Einstein Tensor calculations using Symbolic module

In [1]:
import sympy

from sympy import symbols, sin, cos, sinh

from einsteinpy.symbolic import EinsteinTensor, MetricTensor



sympy.init_printing()

Defining the Anti-de Sitter spacetime Metric

In [2]:
syms = sympy.symbols("t chi theta phi")

t, ch, th, ph = syms

m = sympy.diag(-1, cos(t) ** 2, cos(t) ** 2 * sinh(ch) ** 2, cos(t) ** 2 * sinh(ch) ** 2 * sin(th) ** 2).tolist()
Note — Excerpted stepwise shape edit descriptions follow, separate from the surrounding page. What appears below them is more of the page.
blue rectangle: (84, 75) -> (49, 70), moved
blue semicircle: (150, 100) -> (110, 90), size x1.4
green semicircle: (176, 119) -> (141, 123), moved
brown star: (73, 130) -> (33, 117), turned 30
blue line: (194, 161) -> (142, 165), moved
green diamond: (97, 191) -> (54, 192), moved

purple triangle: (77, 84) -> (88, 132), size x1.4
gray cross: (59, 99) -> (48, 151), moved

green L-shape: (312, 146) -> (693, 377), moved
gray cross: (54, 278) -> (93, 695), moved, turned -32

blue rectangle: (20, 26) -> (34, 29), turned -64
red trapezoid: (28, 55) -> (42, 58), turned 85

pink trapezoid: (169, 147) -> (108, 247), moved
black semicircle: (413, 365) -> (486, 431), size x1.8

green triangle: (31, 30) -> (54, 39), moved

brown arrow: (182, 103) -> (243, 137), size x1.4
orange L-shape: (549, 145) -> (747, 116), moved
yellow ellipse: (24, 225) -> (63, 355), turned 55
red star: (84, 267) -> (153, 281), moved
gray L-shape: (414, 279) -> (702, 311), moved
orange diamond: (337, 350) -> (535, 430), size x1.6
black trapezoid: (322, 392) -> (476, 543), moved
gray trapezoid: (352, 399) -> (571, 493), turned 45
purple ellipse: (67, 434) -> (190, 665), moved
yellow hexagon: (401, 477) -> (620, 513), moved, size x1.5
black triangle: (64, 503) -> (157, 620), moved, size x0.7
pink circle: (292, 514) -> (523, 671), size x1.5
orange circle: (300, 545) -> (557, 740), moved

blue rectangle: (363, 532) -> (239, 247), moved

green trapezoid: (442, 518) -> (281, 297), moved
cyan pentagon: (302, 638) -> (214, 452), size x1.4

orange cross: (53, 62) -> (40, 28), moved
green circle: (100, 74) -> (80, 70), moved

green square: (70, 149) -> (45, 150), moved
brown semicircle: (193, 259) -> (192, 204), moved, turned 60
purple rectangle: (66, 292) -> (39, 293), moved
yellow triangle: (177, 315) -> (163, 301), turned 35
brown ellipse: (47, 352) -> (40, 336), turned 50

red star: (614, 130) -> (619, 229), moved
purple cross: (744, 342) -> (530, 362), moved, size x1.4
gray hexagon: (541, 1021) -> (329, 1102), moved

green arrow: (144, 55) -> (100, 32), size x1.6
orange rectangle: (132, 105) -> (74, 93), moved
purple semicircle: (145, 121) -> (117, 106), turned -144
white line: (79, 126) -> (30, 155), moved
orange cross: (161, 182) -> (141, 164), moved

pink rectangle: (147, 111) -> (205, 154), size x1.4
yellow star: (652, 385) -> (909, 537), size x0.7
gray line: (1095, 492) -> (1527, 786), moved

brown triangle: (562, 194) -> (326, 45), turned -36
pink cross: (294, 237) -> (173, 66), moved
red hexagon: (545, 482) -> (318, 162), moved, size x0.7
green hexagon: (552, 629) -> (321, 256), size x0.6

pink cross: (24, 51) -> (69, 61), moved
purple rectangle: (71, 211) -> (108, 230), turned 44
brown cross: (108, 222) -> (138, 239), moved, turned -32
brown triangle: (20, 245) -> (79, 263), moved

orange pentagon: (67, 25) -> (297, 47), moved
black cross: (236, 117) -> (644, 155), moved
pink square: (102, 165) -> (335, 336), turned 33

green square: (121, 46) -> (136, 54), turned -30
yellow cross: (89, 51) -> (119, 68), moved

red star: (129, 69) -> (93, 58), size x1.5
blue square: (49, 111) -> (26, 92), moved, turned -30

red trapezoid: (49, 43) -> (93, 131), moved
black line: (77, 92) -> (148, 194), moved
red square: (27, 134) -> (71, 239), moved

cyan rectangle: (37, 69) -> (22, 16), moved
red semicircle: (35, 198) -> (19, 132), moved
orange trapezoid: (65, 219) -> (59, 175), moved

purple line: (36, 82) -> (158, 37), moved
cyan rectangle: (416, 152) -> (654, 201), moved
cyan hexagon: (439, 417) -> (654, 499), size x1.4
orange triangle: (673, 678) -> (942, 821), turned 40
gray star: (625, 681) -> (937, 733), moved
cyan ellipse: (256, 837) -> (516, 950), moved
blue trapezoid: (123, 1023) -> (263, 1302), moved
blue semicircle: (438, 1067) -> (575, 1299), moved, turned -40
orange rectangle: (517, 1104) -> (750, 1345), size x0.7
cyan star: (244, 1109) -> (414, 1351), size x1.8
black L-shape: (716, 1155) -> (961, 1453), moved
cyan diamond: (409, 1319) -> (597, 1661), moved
metric = MetricTensor(m, syms)

Calculating the Einstein Tensor (with both indices covariant)

In [3]:
einst = EinsteinTensor.from_metric(metric)

einst.tensor()
Out[3]:
$\displaystyle \left[\begin{matrix}-3.0 & 0 & 0 & 0\\0 & 3.0 \cos^{2}{\left(t \right)} & 0 & 0\\0 & 0 & 3.0 \cos^{2}{\left(t \right)} \sinh^{2}{\left(\chi \right)} & 0\\0 & 0 & 0 & 3.0 \sin^{2}{\left(\theta \right)} \cos^{2}{\left(t \right)} \sinh^{2}{\left(\chi \right)}\end{matrix}\right]$